If you _just_ started learning, I guess you are learning the alphabet, the pronunciations and the syntax. Hopefully you will find a good textbook in your local bookstore, but if you can't, my suggestion would be, go to Youtube. There are tons of videos explaining how to write and how to read Korean. The thing I love the most about Youtube is, if you watch a clip, there are a bunch of related videos popping up in the side. 

Any other learning materials such as movies and magazines can be found on the Internet. This involves some 'indiscretion' and 'illegal activity', you may want to PM me. Let's not provoke the moderators here. 

And what else... Oh, this site! This language forum is a great tool. Even native speakers such as I learn something new about my language once in a while. So, if you have any question, use here. 

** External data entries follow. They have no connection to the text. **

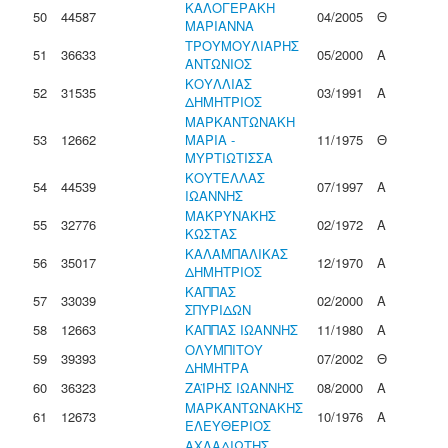
ΚΑΛΟΓΕΡΑΚΗ
50
44587
04/2005
Θ
ΜΑΡΙΑΝΝΑ
ΤΡΟΥΜΟΥΛΙΑΡΗΣ
51
36633
05/2000
Α
ΑΝΤΩΝΙΟΣ
ΚΟΥΛΛΙΑΣ
52
31535
03/1991
Α
ΔΗΜΗΤΡΙΟΣ
ΜΑΡΚΑΝΤΩΝΑΚΗ
53
12662
ΜΑΡΙΑ -
11/1975
Θ
ΜΥΡΤΙΩΤΙΣΣΑ
ΚΟΥΤΕΛΛΑΣ
54
44539
07/1997
Α
ΙΩΑΝΝΗΣ
ΜΑΚΡΥΝΑΚΗΣ
55
32776
02/1972
Α
ΚΩΣΤΑΣ
ΚΑΛΑΜΠΑΛΙΚΑΣ
56
35017
12/1970
Α
ΔΗΜΗΤΡΙΟΣ
ΚΑΠΠΑΣ
57
33039
02/2000
Α
ΣΠΥΡΙΔΩΝ
58
12663
ΚΑΠΠΑΣ ΙΩΑΝΝΗΣ
11/1980
Α
ΟΛΥΜΠΙΤΟΥ
59
39393
07/2002
Θ
ΔΗΜΗΤΡΑ
60
36323
ΖΑΪΡΗΣ ΙΩΑΝΝΗΣ
08/2000
Α
ΜΑΡΚΑΝΤΩΝΑΚΗΣ
61
12673
10/1976
Α
ΕΛΕΥΘΕΡΙΟΣ
ΑΧΛΑΔΙΩΤΗΣ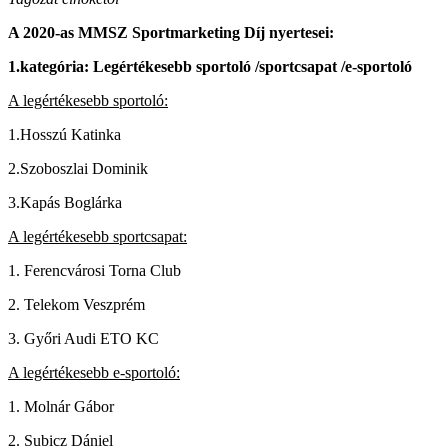
A 2020-as MMSZ Sportmarketing Díj nyertesei:
1.kategória: Legértékesebb sportoló /sportcsapat /e-sportoló
A legértékesebb sportoló:
1.Hosszú Katinka
2.Szoboszlai Dominik
3.Kapás Boglárka
A legértékesebb sportcsapat:
1. Ferencvárosi Torna Club
2. Telekom Veszprém
3. Győri Audi ETO KC
A legértékesebb e-sportoló:
1. Molnár Gábor
2. Subicz Dániel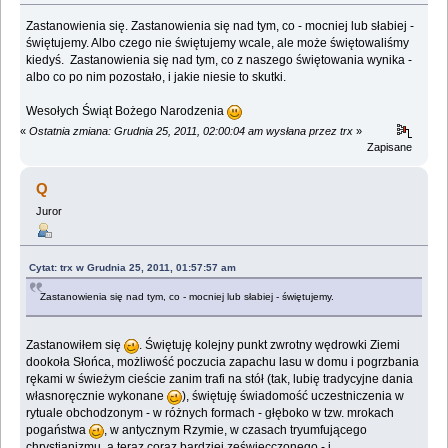
Zastanowienia się. Zastanowienia się nad tym, co - mocniej lub słabiej -
świętujemy. Albo czego nie świętujemy wcale, ale może świętowaliśmy
kiedyś. Zastanowienia się nad tym, co z naszego świętowania wynika -
albo co po nim pozostało, i jakie niesie to skutki.
Wesołych Świąt Bożego Narodzenia
«
Ostatnia zmiana: Grudnia 25, 2011, 02:00:04 am wysłana przez trx
»
Zapisane
Q
Juror
Cytat: trx w Grudnia 25, 2011, 01:57:57 am
Zastanowienia się nad tym, co - mocniej lub słabiej - świętujemy.
Zastanowiłem się
. Świętuję kolejny punkt zwrotny wędrowki Ziemi
dookoła Słońca, możliwość poczucia zapachu lasu w domu i pogrzbania
rękami w świeżym cieście zanim trafi na stół (tak, lubię tradycyjne dania
własnoręcznie wykonane
), świętuję świadomość uczestniczenia w
rytuale obchodzonym - w różnych formach - głęboko w tzw. mrokach
pogaństwa
, w antycznym Rzymie, w czasach tryumfującego
chrystianizmu, a teraz coraz bardziej zeświecczonego - i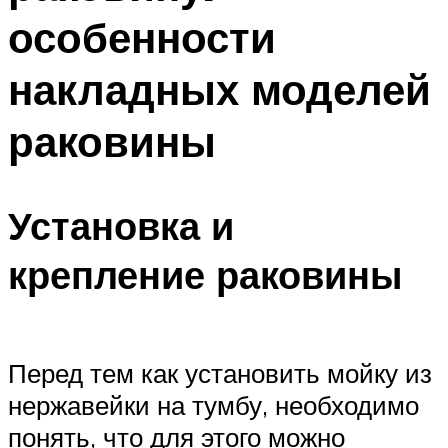
особенности
накладных моделей
раковины
Установка и
крепление раковины
Перед тем как установить мойку из
нержавейки на тумбу, необходимо
понять, что для этого можно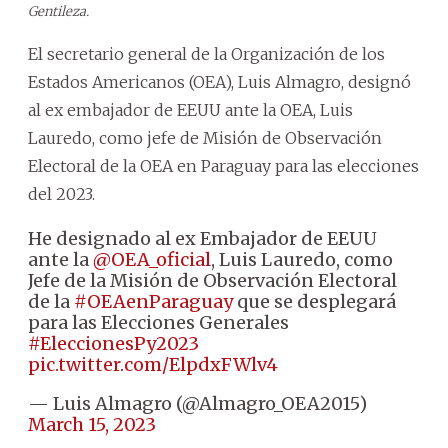
Gentileza.
El secretario general de la Organización de los
Estados Americanos (OEA), Luis Almagro, designó
al ex embajador de EEUU ante la OEA, Luis
Lauredo, como jefe de Misión de Observación
Electoral de la OEA en Paraguay para las elecciones
del 2023.
He designado al ex Embajador de EEUU
ante la
@OEA_oficial
, Luis Lauredo, como
Jefe de la Misión de Observación Electoral
de la
#OEAenParaguay
que se desplegará
para las Elecciones Generales
#EleccionesPy2023
pic.twitter.com/ElpdxFWlv4
— Luis Almagro (@Almagro_OEA2015)
March 15, 2023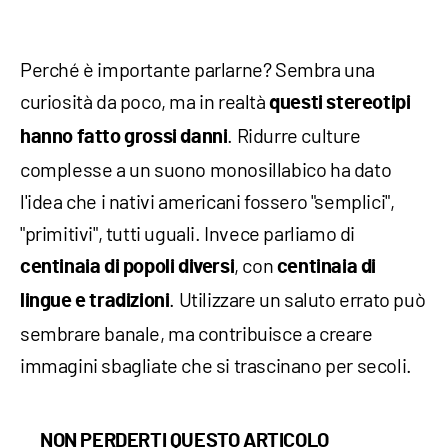
Perché è importante parlarne? Sembra una
curiosità da poco, ma in realtà
questi stereotipi
. Ridurre culture
hanno fatto
grossi
danni
complesse a un suono monosillabico ha dato
l'idea che i nativi americani fossero "semplici",
"primitivi", tutti uguali. Invece parliamo di
, con
centinaia di popoli diversi
centinaia di
. Utilizzare un saluto errato può
lingue e tradizioni
sembrare banale, ma contribuisce a creare
immagini sbagliate che si trascinano per secoli.
NON PERDERTI QUESTO ARTICOLO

PS. There are sticky threads introducing a number of internet resources, too. Did you check them out?


----------



## terredepomme

> This involves some 'indiscretion' and 'illegal activity'


No puedo creer que el mi paisano le aconseje el pirateo... Hay muchos materiales que puede obtener legalmente, incluso España o Francia!


----------



## terredepomme

Le aconsejo el diccionario Coreano-español electrónico... Su nombre es Dicple. Es mucho más conveniente para buscar las palabras coreanas (porque ellas no son in orden alfabetico...) Hay el diccionario Coreano-frances también, si Usted viene de Francia


----------



## amiee

i have learned korean for 2 years. but i am still a beginner....don't have many good advices but please remember vocabulary is important...


----------



## MyMj20

Hay! I just started learning Korean in August of this year as well. I am in college, so I am auditing the beginner level course at school. However, I have also come across 2 websites that are really helpful. The first and best one I have found is called TalkToMeInKorean.com They offer free lessons, and also free podcast. Another one is KoreanClass101.com (there is an option to buy, but I did not) with this site I recieve daily word of the day emails, but that is all I do with this site. Oh and one more is SurvivalPhrases.com which is also free. You should stop by these sites especially talk to me in Korean (my favorite). Hope this helps!


----------